Multiple legal challenges were dismissed until the case was taken up in December 2019 by the Supreme Court of Canada, which eventually ruled 7-2 in Bell’s favor, finding that the CRTC “lacked the authority” to make its original decision. Permitting glitzy U.S. Super Bowl spots and competing broadcasts to run at the expense of Canadian advertisers did not justify a public interest defense, the majority wrote in their opinion, ending Canada’s free-for-all era of Super Bowl ads for good.

Left in the lurch

The Supreme Court’s ruling came barely a month before Super Bowl LIV, leaving Canadian advertisers little time to calibrate their media planning. The result was a marketing hodgepodge; select big-budget American ads licensed to air globally, purpose-built Canadian spots for domestic brands, and reruns of prescription drug commercials to fill space all ran side-by-side as Kansas City trounced San Francisco.

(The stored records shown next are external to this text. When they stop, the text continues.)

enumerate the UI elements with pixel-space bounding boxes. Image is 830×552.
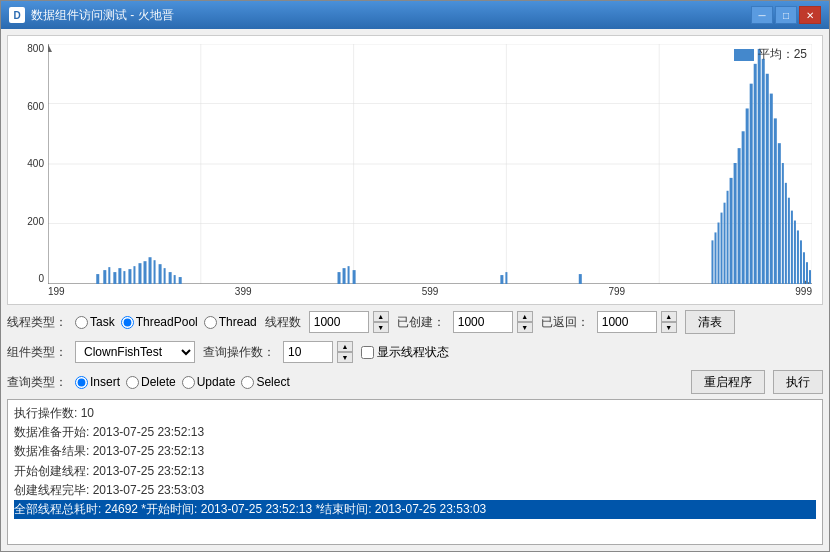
thread-count-up[interactable]: ▲ (373, 311, 389, 322)
restart-button[interactable]: 重启程序 (691, 370, 765, 394)
show-status-checkbox[interactable] (361, 346, 374, 359)
radio-task-input[interactable] (75, 316, 88, 329)
radio-select[interactable]: Select (241, 375, 289, 389)
legend-color-swatch (734, 49, 754, 61)
returned-down[interactable]: ▼ (661, 322, 677, 333)
log-line-5: 全部线程总耗时: 24692 *开始时间: 2013-07-25 23:52:1… (14, 500, 816, 519)
controls-area: 线程类型： Task ThreadPool Thread 线程数 (7, 309, 823, 395)
svg-rect-16 (108, 267, 110, 284)
log-line-4: 创建线程完毕: 2013-07-25 23:53:03 (14, 481, 816, 500)
radio-thread[interactable]: Thread (204, 315, 257, 329)
svg-rect-51 (758, 49, 761, 284)
svg-rect-40 (718, 223, 720, 284)
created-spinner: ▲ ▼ (453, 311, 533, 333)
title-bar: D 数据组件访问测试 - 火地晋 ─ □ ✕ (1, 1, 829, 29)
window-title: 数据组件访问测试 - 火地晋 (31, 7, 751, 24)
component-type-label: 组件类型： (7, 344, 67, 361)
svg-rect-48 (746, 108, 749, 284)
y-axis: 0 200 400 600 800 (8, 44, 48, 284)
query-ops-spinner: ▲ ▼ (283, 341, 353, 363)
svg-rect-44 (730, 178, 733, 284)
returned-input[interactable] (597, 311, 657, 333)
radio-task[interactable]: Task (75, 315, 115, 329)
svg-rect-52 (762, 59, 765, 284)
radio-insert-label: Insert (90, 375, 120, 389)
legend-label: 平均：25 (758, 46, 807, 63)
created-input[interactable] (453, 311, 513, 333)
thread-count-down[interactable]: ▼ (373, 322, 389, 333)
run-button[interactable]: 执行 (773, 370, 823, 394)
radio-delete[interactable]: Delete (126, 375, 176, 389)
created-up[interactable]: ▲ (517, 311, 533, 322)
svg-rect-20 (128, 269, 131, 284)
window-controls: ─ □ ✕ (751, 6, 821, 24)
x-label-199: 199 (48, 286, 65, 297)
thread-type-radio-group: Task ThreadPool Thread (75, 315, 257, 329)
log-area[interactable]: 执行操作数: 10数据准备开始: 2013-07-25 23:52:13数据准备… (7, 399, 823, 545)
query-type-radio-group: Insert Delete Update Select (75, 375, 290, 389)
show-status-checkbox-item[interactable]: 显示线程状态 (361, 344, 449, 361)
query-ops-input[interactable] (283, 341, 333, 363)
svg-rect-27 (164, 268, 166, 284)
svg-rect-41 (721, 213, 723, 284)
svg-marker-12 (48, 44, 52, 52)
minimize-button[interactable]: ─ (751, 6, 773, 24)
thread-count-spinner: ▲ ▼ (309, 311, 389, 333)
svg-rect-14 (96, 274, 99, 284)
close-button[interactable]: ✕ (799, 6, 821, 24)
svg-rect-47 (742, 131, 745, 284)
created-spinner-btns: ▲ ▼ (517, 311, 533, 333)
chart-area: 0 200 400 600 800 (7, 35, 823, 305)
returned-label: 已返回： (541, 314, 589, 331)
svg-rect-37 (579, 274, 582, 284)
svg-rect-35 (500, 275, 503, 284)
x-label-799: 799 (608, 286, 625, 297)
x-label-399: 399 (235, 286, 252, 297)
radio-update-input[interactable] (182, 376, 195, 389)
thread-count-input[interactable] (309, 311, 369, 333)
svg-rect-62 (797, 230, 799, 284)
x-axis: 199 399 599 799 999 (48, 284, 812, 304)
control-row-1: 线程类型： Task ThreadPool Thread 线程数 (7, 309, 823, 335)
radio-delete-input[interactable] (126, 376, 139, 389)
svg-rect-31 (338, 272, 341, 284)
maximize-button[interactable]: □ (775, 6, 797, 24)
radio-insert-input[interactable] (75, 376, 88, 389)
svg-rect-29 (174, 275, 176, 284)
query-ops-up[interactable]: ▲ (337, 341, 353, 352)
created-label: 已创建： (397, 314, 445, 331)
returned-up[interactable]: ▲ (661, 311, 677, 322)
radio-thread-label: Thread (219, 315, 257, 329)
svg-rect-56 (778, 143, 781, 284)
created-down[interactable]: ▼ (517, 322, 533, 333)
radio-threadpool[interactable]: ThreadPool (121, 315, 198, 329)
svg-rect-38 (711, 240, 713, 284)
svg-rect-23 (144, 261, 147, 284)
svg-rect-55 (774, 118, 777, 284)
svg-rect-39 (714, 232, 716, 284)
chart-svg (48, 44, 812, 284)
query-ops-label: 查询操作数： (203, 344, 275, 361)
log-line-3: 开始创建线程: 2013-07-25 23:52:13 (14, 462, 816, 481)
radio-threadpool-input[interactable] (121, 316, 134, 329)
svg-rect-66 (809, 270, 811, 284)
svg-rect-32 (343, 268, 346, 284)
radio-thread-input[interactable] (204, 316, 217, 329)
svg-rect-34 (353, 270, 356, 284)
radio-insert[interactable]: Insert (75, 375, 120, 389)
svg-rect-53 (766, 74, 769, 284)
component-type-select[interactable]: ClownFishTest (75, 341, 195, 363)
radio-threadpool-label: ThreadPool (136, 315, 198, 329)
svg-rect-25 (154, 260, 156, 284)
clear-button[interactable]: 清表 (685, 310, 735, 334)
svg-rect-18 (118, 268, 121, 284)
thread-type-label: 线程类型： (7, 314, 67, 331)
main-content: 0 200 400 600 800 (1, 29, 829, 551)
svg-rect-58 (785, 183, 787, 284)
svg-rect-30 (179, 277, 182, 284)
svg-rect-45 (734, 163, 737, 284)
svg-rect-46 (738, 148, 741, 284)
radio-select-input[interactable] (241, 376, 254, 389)
radio-update[interactable]: Update (182, 375, 236, 389)
query-ops-down[interactable]: ▼ (337, 352, 353, 363)
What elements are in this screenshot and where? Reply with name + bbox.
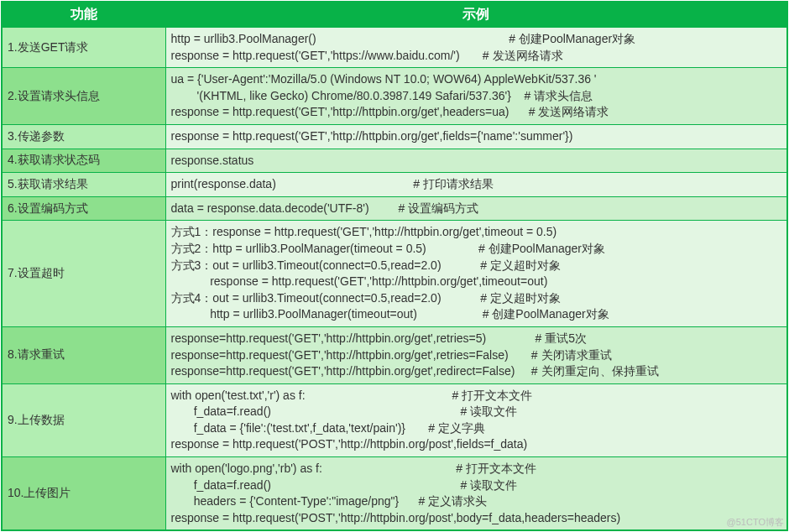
table-row: 6.设置编码方式data = response.data.decode('UTF… bbox=[2, 196, 787, 221]
table-row: 3.传递参数response = http.request('GET','htt… bbox=[2, 124, 787, 149]
header-function: 功能 bbox=[2, 2, 165, 28]
table-row: 5.获取请求结果print(response.data) # 打印请求结果 bbox=[2, 173, 787, 197]
example-cell: 方式1：response = http.request('GET','http:… bbox=[165, 221, 787, 327]
example-cell: print(response.data) # 打印请求结果 bbox=[165, 173, 787, 197]
watermark: @51CTO博客 bbox=[727, 516, 784, 529]
table-row: 1.发送GET请求http = urllib3.PoolManager() # … bbox=[2, 28, 787, 68]
example-cell: data = response.data.decode('UTF-8') # 设… bbox=[165, 196, 787, 221]
table-row: 4.获取请求状态码response.status bbox=[2, 149, 787, 173]
example-cell: http = urllib3.PoolManager() # 创建PoolMan… bbox=[165, 28, 787, 68]
function-cell: 5.获取请求结果 bbox=[2, 173, 165, 197]
table-header-row: 功能 示例 bbox=[2, 2, 787, 28]
table-row: 9.上传数据with open('test.txt','r') as f: # … bbox=[2, 383, 787, 456]
table-body: 1.发送GET请求http = urllib3.PoolManager() # … bbox=[2, 28, 787, 531]
table-row: 7.设置超时方式1：response = http.request('GET',… bbox=[2, 221, 787, 327]
table-row: 10.上传图片with open('logo.png','rb') as f: … bbox=[2, 457, 787, 531]
example-cell: response.status bbox=[165, 149, 787, 173]
function-cell: 3.传递参数 bbox=[2, 124, 165, 149]
function-cell: 1.发送GET请求 bbox=[2, 28, 165, 68]
function-cell: 4.获取请求状态码 bbox=[2, 149, 165, 173]
function-cell: 8.请求重试 bbox=[2, 326, 165, 383]
function-cell: 6.设置编码方式 bbox=[2, 196, 165, 221]
header-example: 示例 bbox=[165, 2, 787, 28]
example-cell: response=http.request('GET','http://http… bbox=[165, 326, 787, 383]
example-cell: with open('logo.png','rb') as f: # 打开文本文… bbox=[165, 457, 787, 531]
function-cell: 10.上传图片 bbox=[2, 457, 165, 531]
example-cell: with open('test.txt','r') as f: # 打开文本文件… bbox=[165, 383, 787, 456]
function-cell: 7.设置超时 bbox=[2, 221, 165, 327]
function-cell: 9.上传数据 bbox=[2, 383, 165, 456]
example-cell: response = http.request('GET','http://ht… bbox=[165, 124, 787, 149]
reference-table: 功能 示例 1.发送GET请求http = urllib3.PoolManage… bbox=[1, 1, 788, 531]
example-cell: ua = {'User-Agent':'Mozilla/5.0 (Windows… bbox=[165, 68, 787, 125]
table-row: 8.请求重试response=http.request('GET','http:… bbox=[2, 326, 787, 383]
table-row: 2.设置请求头信息ua = {'User-Agent':'Mozilla/5.0… bbox=[2, 68, 787, 125]
function-cell: 2.设置请求头信息 bbox=[2, 68, 165, 125]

“That ended up being a little bit of a scramble for us,” Mike Giepert, executive creative director at Wealthsimple, says of last year’s game. “But kind of big picture with all of this, no matter what the rulings have been, the Super Bowl continues to be a good strategy for us.”

The online wealth management service has advertised in Canada during four of the past five Super Bowls, and will appear again this Sunday with a humorous three-part ad created in-house for its new Wealthsimple Tax service, Giepert confirms. Starring Noah, Medusa and Frankenstein, the commercials make a point that anyone can do their taxes, and follow the company’s large-scale media kickoff formula that has previously seen Wealthsimple run as many as six individual ads during the game’s Canadian broadcast.